「日本視点でみてしまうと面白くない」オッペンハイマー めんたいこさんの映画レビュー(感想・評価)
日本視点でみてしまうと面白くない
「長い、無駄にのばしている」「論点が違う、ズレている」「原爆の被害をちゃんと描写してほしい、腹が立つ」などのコメントを読んでから映画を観た。それでこのようなコメントは日本視点で映画を観てしまっているからだと思う。何よりこの映画は、原爆への謝罪や弁論のために作られたものでは無い。また監督の焦点は「オッペンハイマー」であり、原爆ではない。
まず、この映画自体オッペンハイマー視点と、オッペンハイマーを客観視した映像しかないから、オッペンハイマーに焦点として作られたものである。
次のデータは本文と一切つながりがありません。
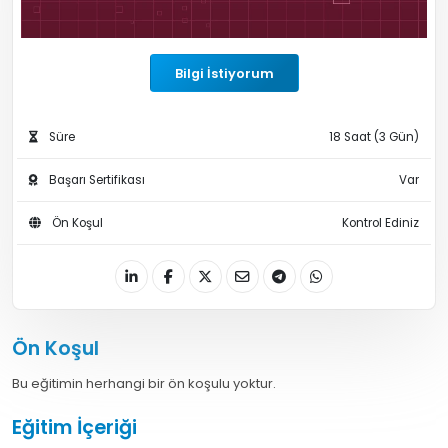
Bilgi İstiyorum
Süre
18 Saat (3 Gün)
Başarı Sertifikası
Var
Ön Koşul
Kontrol Ediniz
Ön Koşul
Bu eğitimin herhangi bir ön koşulu yoktur.
Eğitim İçeriği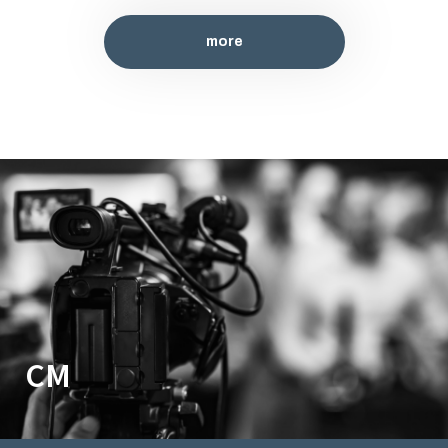
more
CM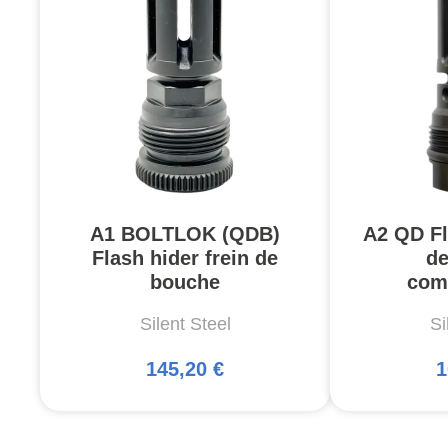
A1 BOLTLOK (QDB)
A2 QD Fl
Flash hider frein de
de
bouche
com
Silent Steel
Si
145,20 €
1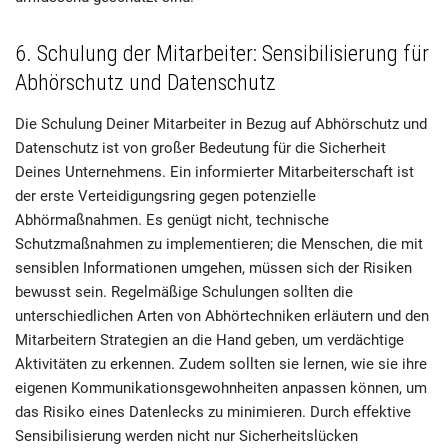
6. Schulung der Mitarbeiter: Sensibilisierung für
Abhörschutz und Datenschutz
Die Schulung Deiner Mitarbeiter in Bezug auf Abhörschutz und
Datenschutz ist von großer Bedeutung für die Sicherheit
Deines Unternehmens. Ein informierter Mitarbeiterschaft ist
der erste Verteidigungsring gegen potenzielle
Abhörmaßnahmen. Es genügt nicht, technische
Schutzmaßnahmen zu implementieren; die Menschen, die mit
sensiblen Informationen umgehen, müssen sich der Risiken
bewusst sein. Regelmäßige Schulungen sollten die
unterschiedlichen Arten von Abhörtechniken erläutern und den
Mitarbeitern Strategien an die Hand geben, um verdächtige
Aktivitäten zu erkennen. Zudem sollten sie lernen, wie sie ihre
eigenen Kommunikationsgewohnheiten anpassen können, um
das Risiko eines Datenlecks zu minimieren. Durch effektive
Sensibilisierung werden nicht nur Sicherheitslücken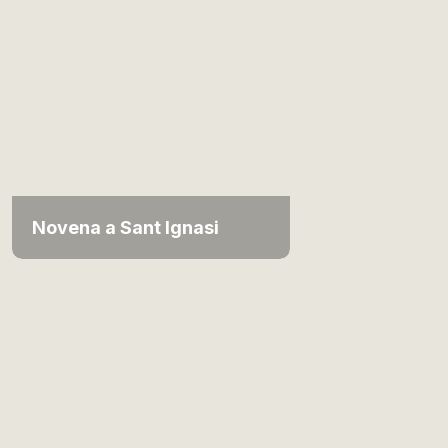
Novena a Sant Ignasi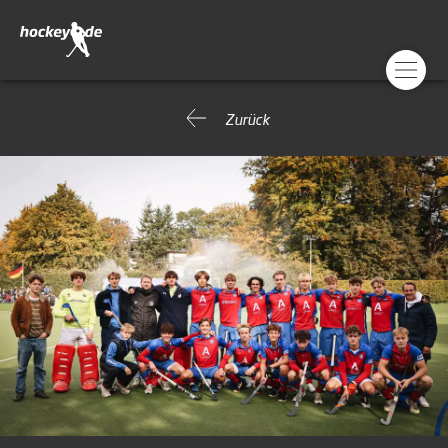
Zurück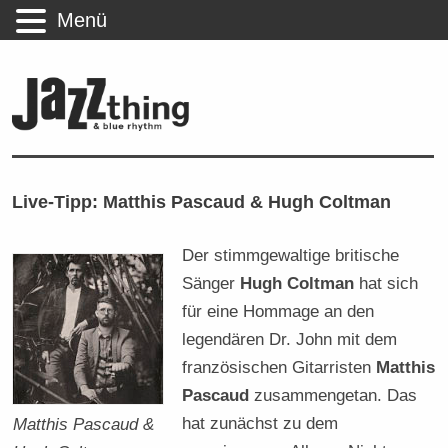
Menü
Live-Tipp: Matthis Pascaud & Hugh Coltman
Der stimmgewaltige britische
Sänger
Hugh Coltman
hat sich
für eine Hommage an den
legendären Dr. John mit dem
französischen Gitarristen
Matthis
Pascaud
zusammengetan. Das
hat zunächst zu dem
Matthis Pascaud &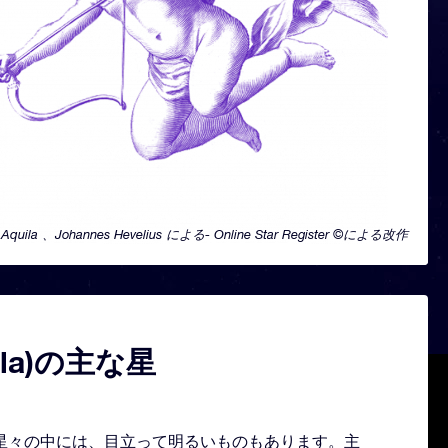
Aquila 、Johannes Hevelius による- Online Star Register ©による改作
ila)の主な星
形どる星々の中には、目立って明るいものもあります。主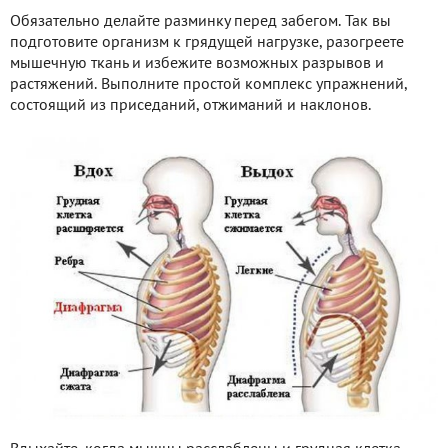
Обязательно делайте разминку перед забегом. Так вы
подготовите организм к грядущей нагрузке, разогреете
мышечную ткань и избежите возможных разрывов и
растяжений. Выполните простой комплекс упражнений,
состоящий из приседаний, отжиманий и наклонов.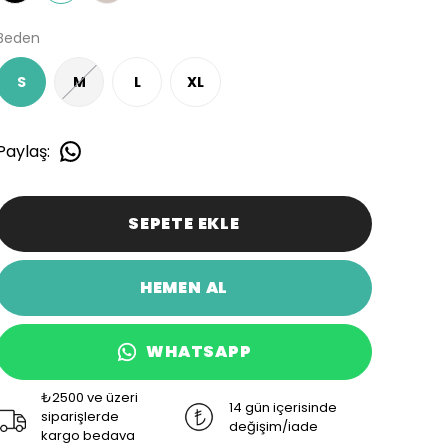
Beden
S
M
L
XL
Paylaş
:
SEPETE EKLE
HEMEN AL
WHATSAPP
₺2500 ve üzeri
14 gün içerisinde
siparişlerde
değişim/iade
kargo bedava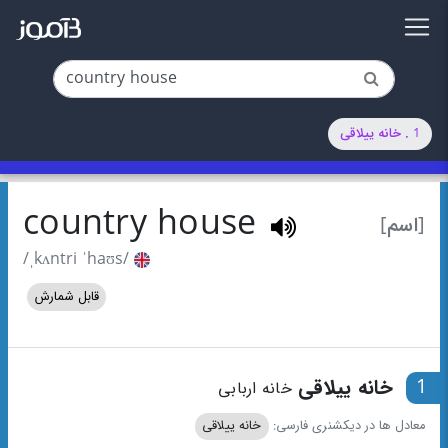
1 . خانه ییلاقی
country house
[اسم]
/ˌkʌntri ˈhaʊs/
قابل شمارش
1
خانه ییلاقی
خانه اربابی
معادل ها در دیکشنری فارسی:
خانه ییلاقی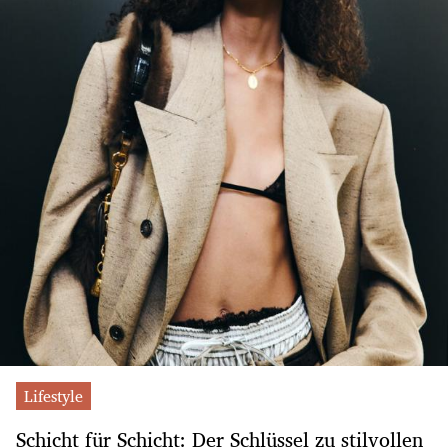
Lifestyle
Schicht für Schicht: Der Schlüssel zu stilvollen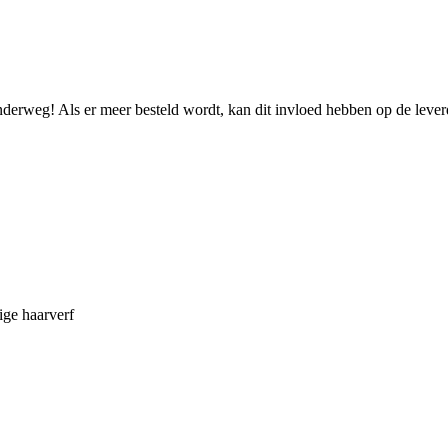
onderweg! Als er meer besteld wordt, kan dit invloed hebben op de leve
ige haarverf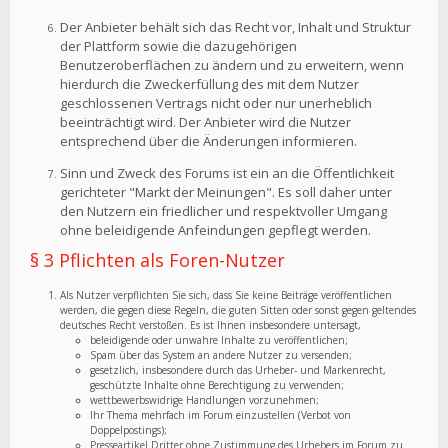
Der Anbieter behält sich das Recht vor, Inhalt und Struktur
der Plattform sowie die dazugehörigen
Benutzeroberflächen zu ändern und zu erweitern, wenn
hierdurch die Zweckerfüllung des mit dem Nutzer
geschlossenen Vertrags nicht oder nur unerheblich
beeinträchtigt wird. Der Anbieter wird die Nutzer
entsprechend über die Änderungen informieren.
Sinn und Zweck des Forums ist ein an die Öffentlichkeit
gerichteter "Markt der Meinungen". Es soll daher unter
den Nutzern ein friedlicher und respektvoller Umgang
ohne beleidigende Anfeindungen gepflegt werden.
§ 3 Pflichten als Foren-Nutzer
Als Nutzer verpflichten Sie sich, dass Sie keine Beiträge veröffentlichen
werden, die gegen diese Regeln, die guten Sitten oder sonst gegen geltendes
deutsches Recht verstoßen. Es ist Ihnen insbesondere untersagt,
beleidigende oder unwahre Inhalte zu veröffentlichen;
Spam über das System an andere Nutzer zu versenden;
gesetzlich, insbesondere durch das Urheber- und Markenrecht,
geschützte Inhalte ohne Berechtigung zu verwenden;
wettbewerbswidrige Handlungen vorzunehmen;
Ihr Thema mehrfach im Forum einzustellen (Verbot von
Doppelpostings);
Presseartikel Dritter ohne Zustimmung des Urhebers im Forum zu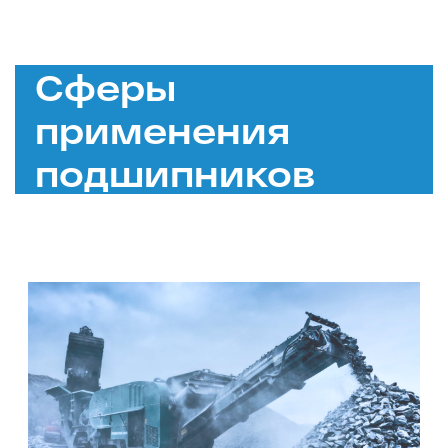
Сферы
применения
подшипников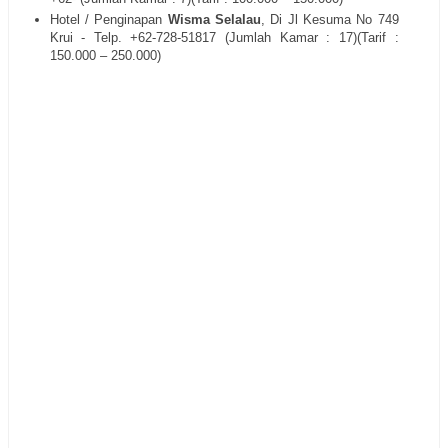
Hotel / Penginapan
Wisma Selalau
, Di Jl Kesuma No 749
Krui - Telp. +62-728-51817 (Jumlah Kamar : 17)(Tarif :
150.000 – 250.000)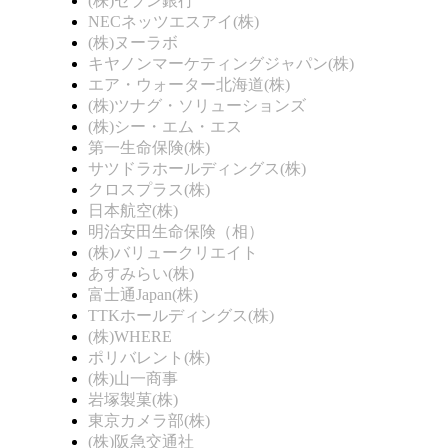
(株)セブン銀行
NECネッツエスアイ(株)
(株)ヌーラボ
キヤノンマーケティングジャパン(株)
エア・ウォーター北海道(株)
(株)ツナグ・ソリューションズ
(株)シー・エム・エス
第一生命保険(株)
サツドラホールディングス(株)
クロスプラス(株)
日本航空(株)
明治安田生命保険（相）
(株)バリュークリエイト
あすみらい(株)
富士通Japan(株)
TTKホールディングス(株)
(株)WHERE
ポリバレント(株)
(株)山一商事
岩塚製菓(株)
東京カメラ部(株)
(株)阪急交通社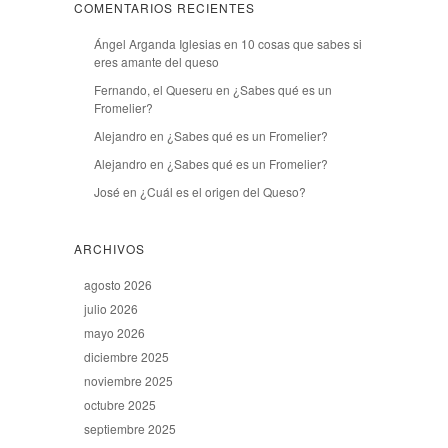
COMENTARIOS RECIENTES
Ángel Arganda Iglesias
en
10 cosas que sabes si
eres amante del queso
Fernando, el Queseru
en
¿Sabes qué es un
Fromelier?
Alejandro
en
¿Sabes qué es un Fromelier?
Alejandro
en
¿Sabes qué es un Fromelier?
José
en
¿Cuál es el origen del Queso?
ARCHIVOS
agosto 2026
julio 2026
mayo 2026
diciembre 2025
noviembre 2025
octubre 2025
septiembre 2025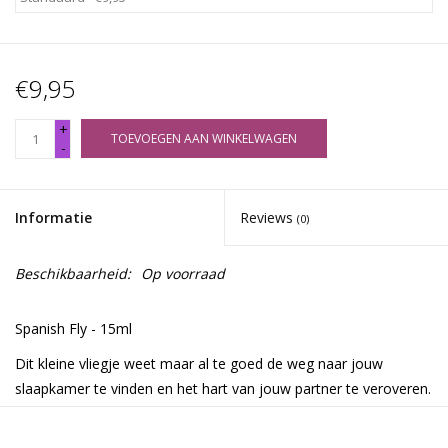
€9,95
+
TOEVOEGEN AAN WINKELWAGEN
-
Informatie
Reviews
(0)
Beschikbaarheid:
Op voorraad
Spanish Fly - 15ml
Dit kleine vliegje weet maar al te goed de weg naar jouw
slaapkamer te vinden en het hart van jouw partner te veroveren.
Help Cupido een handje en richt je pijlen op gevoelens van seks,
lust en liefde. Beleef hete en passievolle nachten met Spanish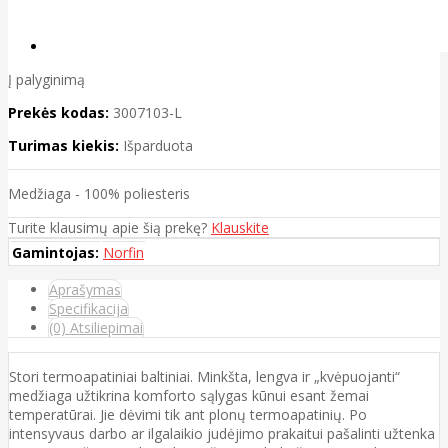
Į palyginimą
Prekės kodas:
3007103-L
Turimas kiekis:
Išparduota
Medžiaga - 100% poliesteris
Turite klausimų apie šią prekę?
Klauskite
Gamintojas:
Norfin
Aprašymas
Specifikacija
(0) Atsiliepimai
Stori termoapatiniai baltiniai. Minkšta, lengva ir „kvėpuojanti“
medžiaga užtikrina komforto sąlygas kūnui esant žemai
temperatūrai. Jie dėvimi tik ant plonų termoapatinių. Po
intensyvaus darbo ar ilgalaikio judėjimo prakaitui pašalinti užtenka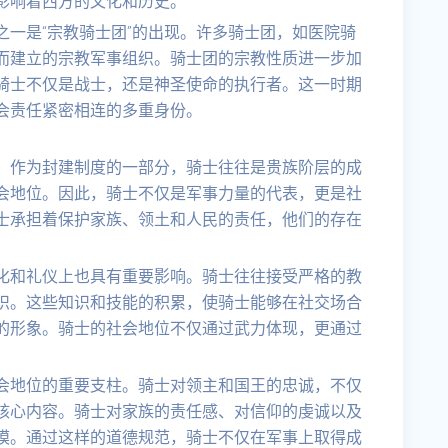
影响着西方的文化和历史。
一是“宗教骑士团”的出现。许多骑士团，如医院骑
而建立的宗教军事组织。骑士团的宗教性质进一步加
骑士不仅是战士，还是神圣使命的执行者。这一时期
会责任紧密相连的多重身份。
。作为封建制度的一部分，骑士往往是贵族阶层的成
会地位。因此，骑士不仅是军事力量的代表，更是社
士承担着保护家族、领土和人民的责任，他们的存在
化和礼仪上也具有重要影响。骑士往往接受严格的教
识。这些知识和技能的积累，使骑士能够在社交场合
的形象。骑士的社会地位不仅通过武力体现，更通过
会地位的重要支柱。骑士对领主和国王的忠诚，不仅
核心内容。骑士对家族的责任感、对信仰的虔诚以及
模。通过这样的道德规范，骑士不仅在军事上取得成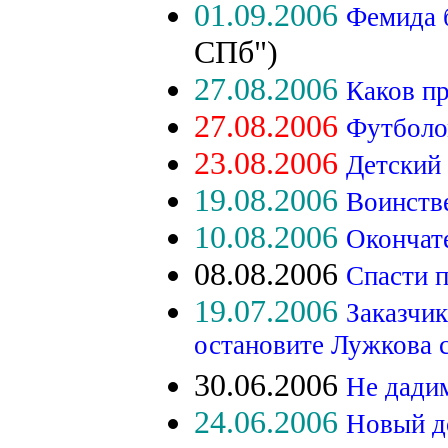
01.09.2006
Фемида 
СПб")
27.08.2006
Каков п
27.08.2006
Футболом
23.08.2006
Детский
19.08.2006
Воинств
10.08.2006
Окончат
08.08.2006
Спасти 
19.07.2006
Заказчик
остановите Лужкова 
30.06.2006
Не дади
24.06.2006
Новый до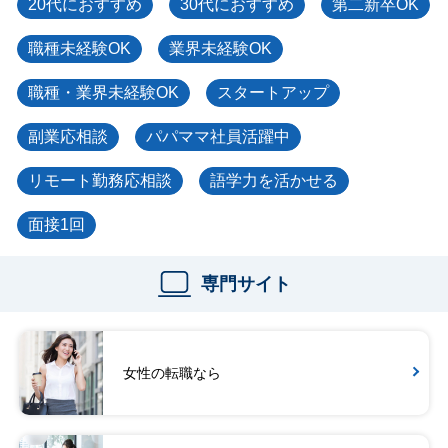
20代におすすめ
30代におすすめ
第二新卒OK
職種未経験OK
業界未経験OK
職種・業界未経験OK
スタートアップ
副業応相談
パパママ社員活躍中
リモート勤務応相談
語学力を活かせる
面接1回
専門サイト
女性の転職なら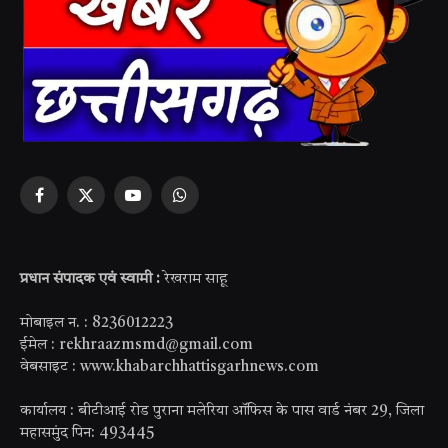
Facebook
X
YouTube
WhatsApp
(Twitter)
प्रधान संपादक एवं स्वामी :
रेखराम साहू
मोबाइल न. : 8236012223
ईमेल : rekhraazmsmd@gmail.com
वेबसाइट : www.khabarchhattisgarhnews.com
कार्यालय : बीटीआई रोड पुराना मलेरिया ऑफिस के पास वार्ड नंबर 29, जिला
महासमुंद पिन: 493445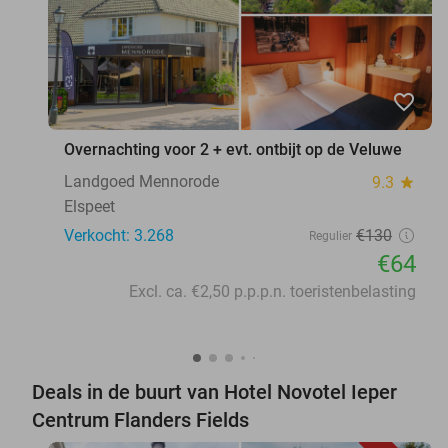
favorite_border
Overnachting voor 2 + evt. ontbijt op de Veluwe
Landgoed Mennorode
9.3
star
Elspeet
Verkocht: 3.268
€130
Regulier
€64
Excl. ca. €2,50 p.p.p.n. toeristenbelasting
Deals in de buurt van Hotel Novotel Ieper
Centrum Flanders Fields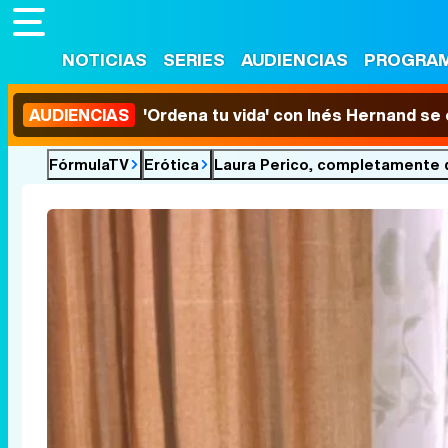
NOTICIAS
SERIES
AUDIENCIAS
PROGRA
AUDIENCIAS
'Ordena tu vida' con Inés Hernand se
FórmulaTV
Erótica
Laura Perico, completamente d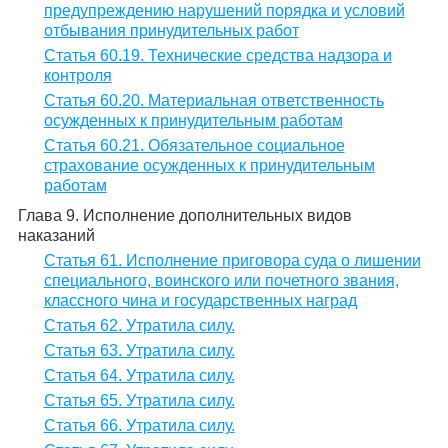
предупреждению нарушений порядка и условий
отбывания принудительных работ
Статья 60.19. Технические средства надзора и
контроля
Статья 60.20. Материальная ответственность
осужденных к принудительным работам
Статья 60.21. Обязательное социальное
страхование осужденных к принудительным
работам
Глава 9. Исполнение дополнительных видов
наказаний
Статья 61. Исполнение приговора суда о лишении
специального, воинского или почетного звания,
классного чина и государственных наград
Статья 62. Утратила силу.
Статья 63. Утратила силу.
Статья 64. Утратила силу.
Статья 65. Утратила силу.
Статья 66. Утратила силу.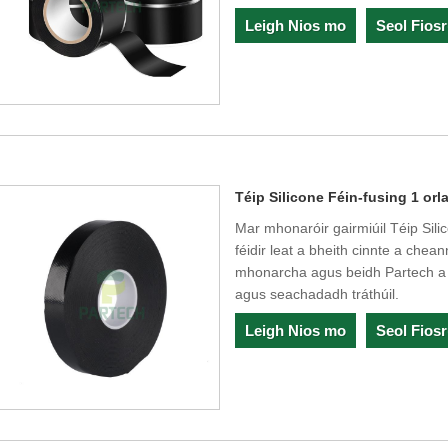
Leigh Nios mo
Seol Fios
Téip Silicone Féin-fusing 1 orl
Mar mhonaróir gairmiúil Téip Sili
féidir leat a bheith cinnte a chea
mhonarcha agus beidh Partech a tha
agus seachadadh tráthúil.
Leigh Nios mo
Seol Fios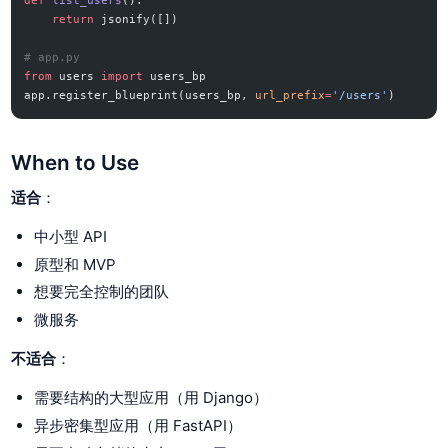
def
 list_users
():
    return
 jsonify([])
# app.py
from
 users 
import
 users_bp
app.register_blueprint(users_bp, 
url_prefix
=
'/users'
)
When to Use
适合
：
中小型 API
原型和 MVP
想要完全控制的团队
微服务
不适合
：
需要结构的大型应用（用 Django）
异步密集型应用（用 FastAPI）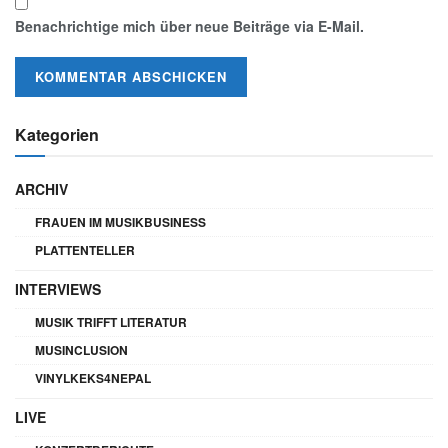
Benachrichtige mich über neue Beiträge via E-Mail.
Kategorien
ARCHIV
FRAUEN IM MUSIKBUSINESS
PLATTENTELLER
INTERVIEWS
MUSIK TRIFFT LITERATUR
MUSINCLUSION
VINYLKEKS4NEPAL
LIVE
論点が違うとかではなく、この映画の論点はここなのである。原爆を投下したシーンがないのも、オッペンハイマーの視点では実際見ていないので当然。実際のシーンがなくてもそれはオッペンハイマーの視点から十分に描写され、表現されている。
長いという意見も、日本視点でしかないと思った。原爆が落ちたことは通過点にしか過ぎない。大事な部分ではあるが、それも踏まえて通過点と言いたい。オッペンハイマーが原爆を作るまで、そしてその後という彼の研究を主とする映画なのでこれらを説明するには適切な尺。日本への核攻撃にて、「日本に?あ、そうなんだ」というシーンに怒りを示すコメントもあったけど、むしろそれが狙いというか、何十万人と人が死ぬような出来事をそんなアッサリという残酷さや冷淡さを一言で示すセリフで淡々としてるあの雰囲気を上手く表現出来たシーンだと思った。もちろん、怒る気持ちもわかるが、この映画自体論点はそこでは無いと思ったため、そこを別にしないときっと楽しめない。オッペンハイマーは物理学者であり、政治家でも、軍人でも無い。しかし、研究にて誕生させた爆弾が戦争で使用されることや、原爆の父という名で知られるその心情をおもうと色々考えさせられる。日本の視点とオッペンハイマーの視点を行ったり来たりしてみると何度も涙が流れた。
確かに一般的な映画に比べると長いが、蛇足のようには思えなかった。
個人的にノーラン監督が好きであるので、映像全体としては、少し難しい設定や、複雑な構成から彼らしさが出ていてまたやってくれましたねという感想だった。難しいとか分かりずらいという意見にはそれが見どころだと言いたい。
事前知識は必須。
祝勝会?のようなシーンで全てが表現されいていると思います。幻覚で現れた炭化した人体の表現があります。オッペンハイマーは理性で抑圧していたものが、本能的に発現したのでしょう。
おっしゃるとおりかと。私も鑑賞後に時系列に整理して(当方のレビュー参照してください)これらを事前に知っていれば、印象が大分違うと思いました。米国人は皆知っていて映画を観たのだろうか?